Separate from the bureaucracy, The City of Vernon has no bylaws regulating cannabis stores, so the market is already saturated with 22 stores for around 50,000 people. Additionally, BC has a public and private model for cannabis retail, similar to most provinces, where all cannabis retailers must purchase their inventory from a provincial body, making it difficult to stand out from the already crowded market.
Blood, Sweat, and Tears
One thing Dagostini could control, however, was construction and as soon as they received their license he got to work.
This process went much more smoothly. Due to his project management background, Dagostini and an old friend, who was a contractor, knew exactly what to do to turn Dagostini’s vision into a reality. “It decreased the timeline because I was always on-site,” he says. “It was nice to be there to make decisions, and it was important to me to have sweat equity in it.”
It wasn’t without its hiccups, however.

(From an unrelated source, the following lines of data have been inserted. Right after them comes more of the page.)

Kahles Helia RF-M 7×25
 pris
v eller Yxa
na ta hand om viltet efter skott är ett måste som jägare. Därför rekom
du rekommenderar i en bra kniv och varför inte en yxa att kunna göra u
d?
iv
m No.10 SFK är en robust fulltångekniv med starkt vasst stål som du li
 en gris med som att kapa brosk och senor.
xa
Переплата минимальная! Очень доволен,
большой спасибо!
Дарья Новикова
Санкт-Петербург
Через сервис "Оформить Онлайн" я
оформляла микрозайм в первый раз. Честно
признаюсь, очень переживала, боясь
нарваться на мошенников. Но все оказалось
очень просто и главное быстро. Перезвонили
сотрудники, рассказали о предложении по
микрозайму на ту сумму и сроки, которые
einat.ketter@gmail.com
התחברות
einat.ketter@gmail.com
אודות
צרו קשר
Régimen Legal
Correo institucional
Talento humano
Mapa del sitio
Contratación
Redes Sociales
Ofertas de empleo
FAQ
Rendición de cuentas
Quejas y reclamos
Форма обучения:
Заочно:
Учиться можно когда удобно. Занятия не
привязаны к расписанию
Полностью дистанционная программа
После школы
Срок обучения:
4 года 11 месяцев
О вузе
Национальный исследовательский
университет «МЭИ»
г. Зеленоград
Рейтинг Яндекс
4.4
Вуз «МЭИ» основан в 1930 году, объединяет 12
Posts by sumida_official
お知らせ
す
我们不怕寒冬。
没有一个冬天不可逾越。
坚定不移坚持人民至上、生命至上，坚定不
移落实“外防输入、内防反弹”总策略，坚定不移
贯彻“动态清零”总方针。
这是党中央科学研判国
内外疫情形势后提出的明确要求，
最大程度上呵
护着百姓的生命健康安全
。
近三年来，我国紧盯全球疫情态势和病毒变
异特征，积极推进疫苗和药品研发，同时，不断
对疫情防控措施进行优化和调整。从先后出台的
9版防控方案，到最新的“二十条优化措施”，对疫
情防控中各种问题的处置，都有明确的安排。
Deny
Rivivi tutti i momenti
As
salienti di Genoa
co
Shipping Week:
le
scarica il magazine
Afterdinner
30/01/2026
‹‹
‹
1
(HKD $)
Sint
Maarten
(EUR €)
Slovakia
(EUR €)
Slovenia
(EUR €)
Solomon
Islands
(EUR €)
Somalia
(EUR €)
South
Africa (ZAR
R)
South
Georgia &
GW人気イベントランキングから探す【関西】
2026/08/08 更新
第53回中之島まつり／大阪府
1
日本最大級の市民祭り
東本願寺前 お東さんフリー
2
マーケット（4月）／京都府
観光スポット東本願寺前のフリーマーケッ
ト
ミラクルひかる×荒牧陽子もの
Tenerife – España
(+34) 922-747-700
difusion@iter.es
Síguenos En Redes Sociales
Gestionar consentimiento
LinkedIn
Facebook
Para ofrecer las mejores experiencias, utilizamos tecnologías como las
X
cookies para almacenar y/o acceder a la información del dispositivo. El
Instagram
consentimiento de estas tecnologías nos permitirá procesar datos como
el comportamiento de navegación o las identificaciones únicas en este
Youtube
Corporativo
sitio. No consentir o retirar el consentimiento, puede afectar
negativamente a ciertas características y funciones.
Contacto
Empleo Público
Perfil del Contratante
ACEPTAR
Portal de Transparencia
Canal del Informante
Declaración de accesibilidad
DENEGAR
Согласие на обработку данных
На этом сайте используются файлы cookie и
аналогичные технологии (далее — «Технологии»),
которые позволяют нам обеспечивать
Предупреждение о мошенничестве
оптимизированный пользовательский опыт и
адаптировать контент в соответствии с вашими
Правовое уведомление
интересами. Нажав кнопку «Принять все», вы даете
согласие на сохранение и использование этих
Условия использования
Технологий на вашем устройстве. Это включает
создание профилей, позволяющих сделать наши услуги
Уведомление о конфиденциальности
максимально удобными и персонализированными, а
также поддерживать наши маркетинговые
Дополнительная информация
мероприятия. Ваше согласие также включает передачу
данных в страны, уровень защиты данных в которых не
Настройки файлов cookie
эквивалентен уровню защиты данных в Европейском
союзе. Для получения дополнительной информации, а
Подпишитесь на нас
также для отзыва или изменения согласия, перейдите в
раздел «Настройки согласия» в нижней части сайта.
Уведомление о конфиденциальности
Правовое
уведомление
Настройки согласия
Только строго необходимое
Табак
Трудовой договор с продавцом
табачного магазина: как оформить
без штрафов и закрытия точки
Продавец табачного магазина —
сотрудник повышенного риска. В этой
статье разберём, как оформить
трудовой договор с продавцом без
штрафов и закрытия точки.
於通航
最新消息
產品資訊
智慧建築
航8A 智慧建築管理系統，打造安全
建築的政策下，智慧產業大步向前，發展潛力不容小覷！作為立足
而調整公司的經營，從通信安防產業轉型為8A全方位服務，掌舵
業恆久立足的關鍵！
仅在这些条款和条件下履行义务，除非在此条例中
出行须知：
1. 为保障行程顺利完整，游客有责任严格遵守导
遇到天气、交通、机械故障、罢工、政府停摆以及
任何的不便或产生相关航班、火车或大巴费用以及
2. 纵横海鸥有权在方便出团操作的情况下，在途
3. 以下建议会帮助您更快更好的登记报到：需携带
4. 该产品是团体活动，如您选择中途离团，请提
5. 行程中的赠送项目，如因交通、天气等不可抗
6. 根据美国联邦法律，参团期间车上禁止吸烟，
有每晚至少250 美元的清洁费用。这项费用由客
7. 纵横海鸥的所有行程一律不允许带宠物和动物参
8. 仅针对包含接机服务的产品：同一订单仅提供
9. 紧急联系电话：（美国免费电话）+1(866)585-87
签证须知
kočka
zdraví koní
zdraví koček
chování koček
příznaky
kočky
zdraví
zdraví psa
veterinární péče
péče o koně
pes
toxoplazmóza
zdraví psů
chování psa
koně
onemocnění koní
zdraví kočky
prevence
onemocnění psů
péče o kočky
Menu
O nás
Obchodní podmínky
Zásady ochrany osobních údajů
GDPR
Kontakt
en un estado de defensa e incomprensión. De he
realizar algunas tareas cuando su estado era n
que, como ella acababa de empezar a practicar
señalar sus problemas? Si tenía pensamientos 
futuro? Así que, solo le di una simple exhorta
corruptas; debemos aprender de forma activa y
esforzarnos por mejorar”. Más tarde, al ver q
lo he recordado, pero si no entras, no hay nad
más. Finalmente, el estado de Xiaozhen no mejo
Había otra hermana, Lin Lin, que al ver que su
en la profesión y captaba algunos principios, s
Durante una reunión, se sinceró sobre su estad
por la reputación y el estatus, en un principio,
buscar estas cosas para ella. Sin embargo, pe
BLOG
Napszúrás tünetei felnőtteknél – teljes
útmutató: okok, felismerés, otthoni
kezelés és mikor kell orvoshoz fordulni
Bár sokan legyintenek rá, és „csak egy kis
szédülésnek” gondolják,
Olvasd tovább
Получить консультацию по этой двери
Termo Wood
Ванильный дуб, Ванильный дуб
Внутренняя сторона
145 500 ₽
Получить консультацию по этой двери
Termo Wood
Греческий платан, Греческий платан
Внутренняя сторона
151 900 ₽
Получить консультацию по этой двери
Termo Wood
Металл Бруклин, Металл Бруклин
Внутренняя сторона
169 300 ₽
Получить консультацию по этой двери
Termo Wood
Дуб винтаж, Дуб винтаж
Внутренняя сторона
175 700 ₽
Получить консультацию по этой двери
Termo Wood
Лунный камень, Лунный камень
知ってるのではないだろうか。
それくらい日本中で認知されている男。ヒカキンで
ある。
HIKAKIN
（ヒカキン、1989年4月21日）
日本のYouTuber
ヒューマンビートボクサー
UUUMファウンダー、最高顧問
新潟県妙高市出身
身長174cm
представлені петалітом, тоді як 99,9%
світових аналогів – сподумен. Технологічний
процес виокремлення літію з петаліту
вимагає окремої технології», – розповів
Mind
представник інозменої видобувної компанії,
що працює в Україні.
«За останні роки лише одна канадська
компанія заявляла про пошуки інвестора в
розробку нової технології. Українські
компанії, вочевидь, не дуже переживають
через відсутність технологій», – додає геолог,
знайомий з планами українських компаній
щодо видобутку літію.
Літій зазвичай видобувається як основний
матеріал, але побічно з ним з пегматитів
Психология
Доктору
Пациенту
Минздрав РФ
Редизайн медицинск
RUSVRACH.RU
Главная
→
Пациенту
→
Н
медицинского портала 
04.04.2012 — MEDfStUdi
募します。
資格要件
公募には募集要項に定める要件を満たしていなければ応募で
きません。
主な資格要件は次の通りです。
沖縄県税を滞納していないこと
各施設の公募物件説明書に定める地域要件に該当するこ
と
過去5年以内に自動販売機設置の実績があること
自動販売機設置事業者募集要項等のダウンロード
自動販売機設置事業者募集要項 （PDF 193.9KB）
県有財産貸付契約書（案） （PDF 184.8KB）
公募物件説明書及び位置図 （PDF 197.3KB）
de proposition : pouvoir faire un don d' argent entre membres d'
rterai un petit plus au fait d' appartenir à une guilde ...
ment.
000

While cutting a hole in one of the ceiling’s tin coffers for a pot light, it got away on him and embedded into his ankle, resulting in 10 stitches. He laughs about the incident now. “Neither my wife nor my contractors were very impressed with me, but now I can say I’ve put my blood, sweat, and tears into this place.”
Kalamalka Cannabis opened in September, and Dagostini says he’s having a blast so far.
With the help of Urban Designs, a design firm from the Lower Mainland, the vision came to life and now guests are welcomed into a warm, modern store. Back-lit, modern cabinets, accents of exposed brick, and shining golden coffers set into a matte black ceiling give the place a classy boutique vibe that all customers can feel at home in.
Paintings from local artists line the walls, changing every couple of months, supporting the local culture as well as increasing the store’s shopability. Dagostini hoped to create a place that is more friendly to browsing.
“With cannabis, I find a lot of people need to be guided,” he notes. “That’s why I wanted a more browsing-friendly dynamic. We’ve got tablets, budtenders, and a menu so that we can accommodate different styles of shoppers.”
It’s one of the ways that Kalamalka Cannabis stands out from the crowd, along with having one of the most extensive selections of products in town, with competitive pricing and a wide variety of accessories.
He sees a range of clientele in the store, but Dagostini says that his favourites are the seniors who come in looking for oils and topicals, because that’s why he got into the business in the first place–to help.
Even still, marketing and advertising remain an issue for retailers. With current regulations, Dagostini says it can be difficult to find ways to spread the word about his store without breaking any rules, but in the meantime, he’s doing his best to support his business as well as his community.
“We are a community-minded group that wants to break down stigmas around the consumption of cannabis,” he says. “We believe that we can make a positive impact on our community and the lives of the individuals that reside in it.”